In the material below, find the line containing "lesz Głos Regionu" and the line containing "Festival Glemmer Beach". Output those two lines and all lines between them exactly, without pictures.

════════════════════

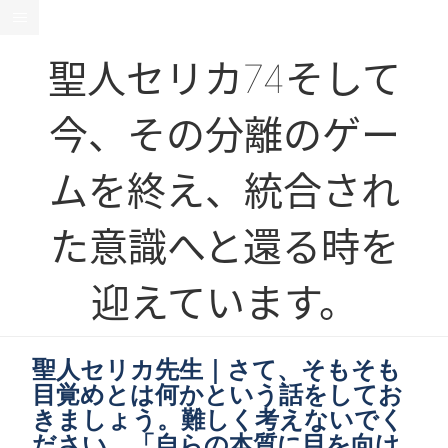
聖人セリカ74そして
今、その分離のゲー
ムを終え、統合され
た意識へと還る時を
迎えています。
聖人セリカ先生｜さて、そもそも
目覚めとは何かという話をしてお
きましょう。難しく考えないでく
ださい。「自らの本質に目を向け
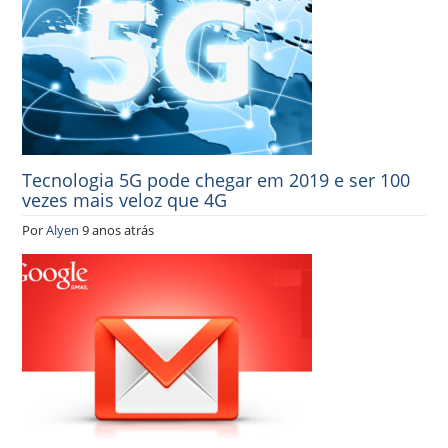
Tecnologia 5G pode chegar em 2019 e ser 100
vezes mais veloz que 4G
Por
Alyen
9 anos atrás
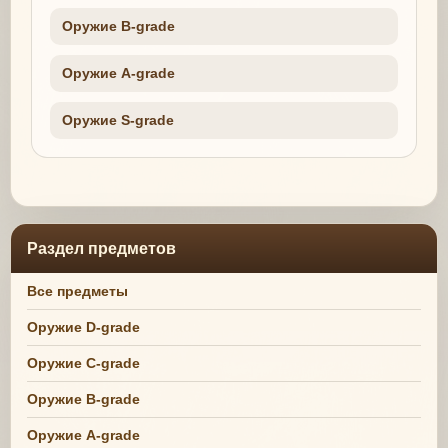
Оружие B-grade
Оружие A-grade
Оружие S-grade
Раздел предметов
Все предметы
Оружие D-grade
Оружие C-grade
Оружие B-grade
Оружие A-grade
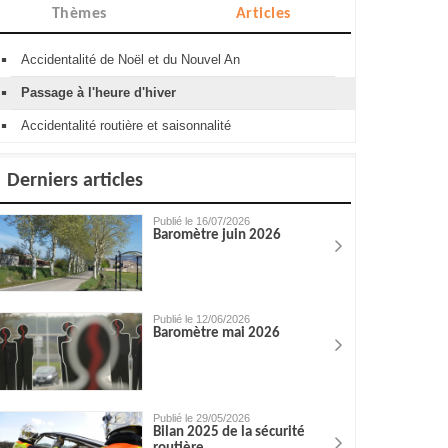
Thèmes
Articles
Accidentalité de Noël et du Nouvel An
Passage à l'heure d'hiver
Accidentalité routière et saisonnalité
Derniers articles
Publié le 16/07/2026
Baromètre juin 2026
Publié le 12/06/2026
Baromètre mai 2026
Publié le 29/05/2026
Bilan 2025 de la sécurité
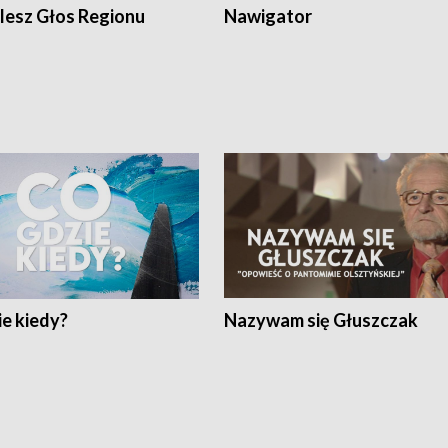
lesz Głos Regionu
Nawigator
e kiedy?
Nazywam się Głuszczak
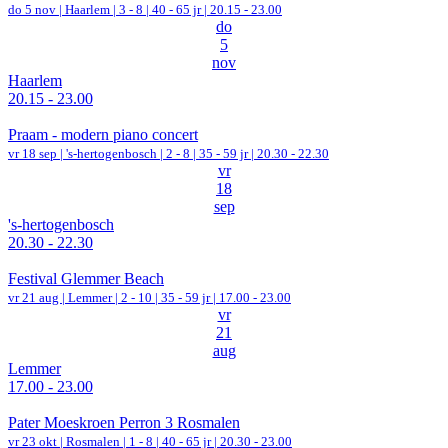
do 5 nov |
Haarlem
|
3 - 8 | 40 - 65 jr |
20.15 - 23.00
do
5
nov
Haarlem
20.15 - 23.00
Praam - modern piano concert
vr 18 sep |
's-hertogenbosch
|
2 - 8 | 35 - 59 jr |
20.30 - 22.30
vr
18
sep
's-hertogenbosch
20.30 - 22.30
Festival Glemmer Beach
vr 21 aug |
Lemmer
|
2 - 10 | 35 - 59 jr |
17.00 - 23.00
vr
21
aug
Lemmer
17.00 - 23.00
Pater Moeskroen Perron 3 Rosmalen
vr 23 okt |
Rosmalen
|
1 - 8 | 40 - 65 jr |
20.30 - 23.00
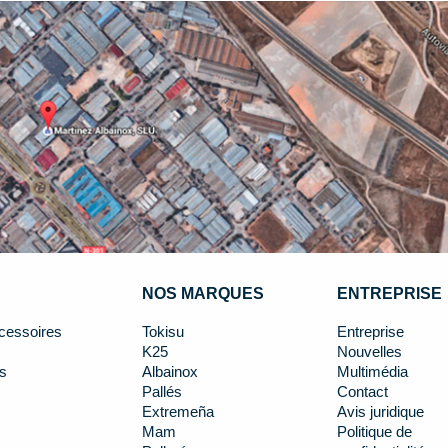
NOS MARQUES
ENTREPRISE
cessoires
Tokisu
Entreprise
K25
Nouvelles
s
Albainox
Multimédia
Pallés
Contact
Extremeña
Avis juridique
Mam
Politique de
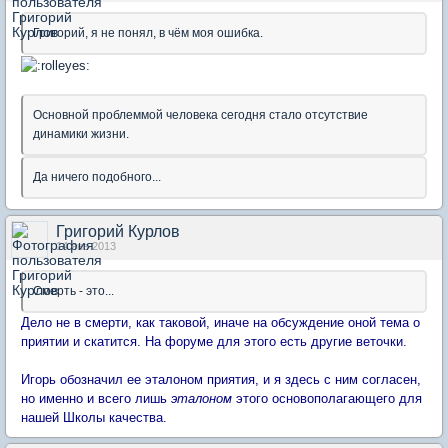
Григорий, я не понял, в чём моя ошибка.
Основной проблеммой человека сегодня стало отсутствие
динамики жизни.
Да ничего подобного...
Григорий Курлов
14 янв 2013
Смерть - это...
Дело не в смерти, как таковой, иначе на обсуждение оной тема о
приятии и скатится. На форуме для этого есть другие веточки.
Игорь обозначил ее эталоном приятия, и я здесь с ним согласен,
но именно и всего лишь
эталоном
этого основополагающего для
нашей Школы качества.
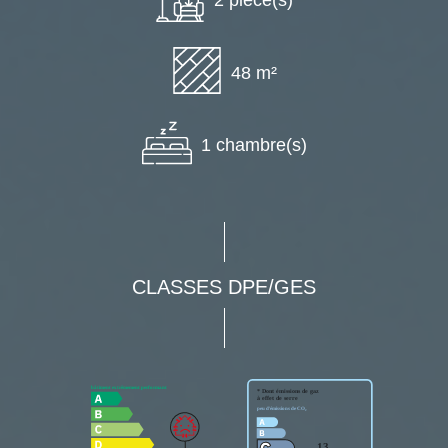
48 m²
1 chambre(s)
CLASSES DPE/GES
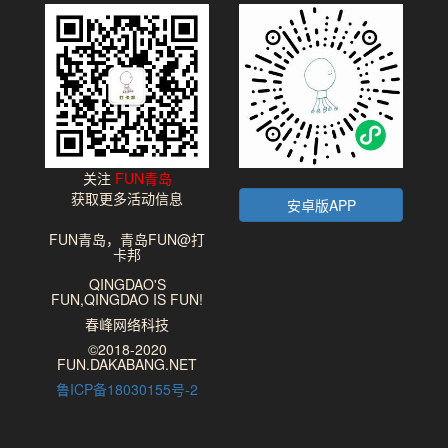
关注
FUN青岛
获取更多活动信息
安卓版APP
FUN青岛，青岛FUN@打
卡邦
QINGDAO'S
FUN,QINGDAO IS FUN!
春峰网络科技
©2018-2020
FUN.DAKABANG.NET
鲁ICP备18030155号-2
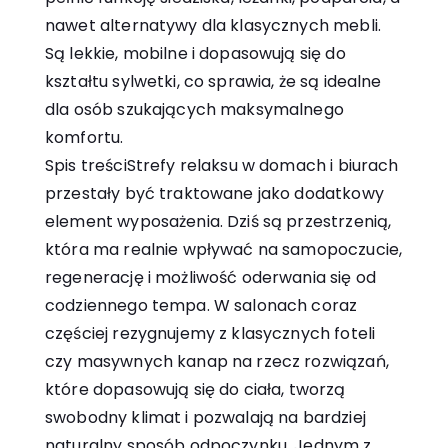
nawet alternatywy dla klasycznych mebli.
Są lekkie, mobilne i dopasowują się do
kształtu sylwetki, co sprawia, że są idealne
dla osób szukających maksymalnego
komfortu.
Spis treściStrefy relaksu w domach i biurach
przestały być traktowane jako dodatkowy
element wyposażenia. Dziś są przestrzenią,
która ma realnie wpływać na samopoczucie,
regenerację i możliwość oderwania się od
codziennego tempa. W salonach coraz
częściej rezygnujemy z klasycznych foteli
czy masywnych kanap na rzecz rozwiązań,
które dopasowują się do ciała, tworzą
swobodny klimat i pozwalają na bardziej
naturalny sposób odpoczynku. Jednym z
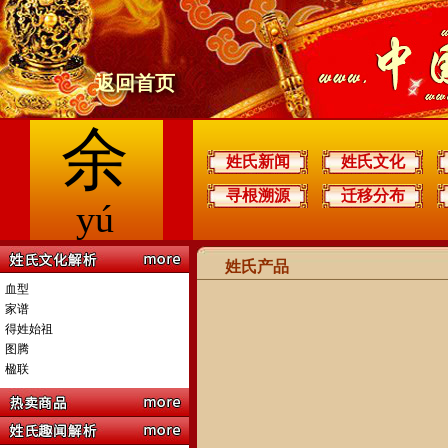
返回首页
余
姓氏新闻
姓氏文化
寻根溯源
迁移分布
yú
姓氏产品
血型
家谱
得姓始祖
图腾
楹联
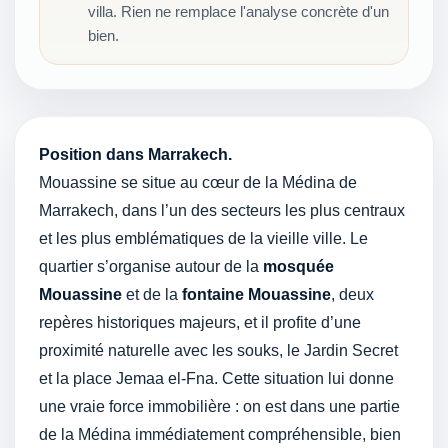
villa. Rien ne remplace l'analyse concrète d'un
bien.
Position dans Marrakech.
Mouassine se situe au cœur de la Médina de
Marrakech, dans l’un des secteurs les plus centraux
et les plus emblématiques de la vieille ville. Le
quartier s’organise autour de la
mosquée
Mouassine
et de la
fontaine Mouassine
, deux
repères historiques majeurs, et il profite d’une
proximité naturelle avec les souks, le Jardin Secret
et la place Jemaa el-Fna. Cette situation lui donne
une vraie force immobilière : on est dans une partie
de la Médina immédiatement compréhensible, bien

════════════════════

--- EXERCISE RESULT ---
lesz Głos Regionu
Nawigator
e kiedy?
Nazywam się Głuszczak
do 5 nov |
Haarlem
|
3 - 8 | 40 - 65 jr |
20.15 - 23.00
do
5
nov
Haarlem
20.15 - 23.00
Praam - modern piano concert
vr 18 sep |
's-hertogenbosch
|
2 - 8 | 35 - 59 jr |
20.30 - 22.30
vr
18
sep
's-hertogenbosch
20.30 - 22.30
Festival Glemmer Beach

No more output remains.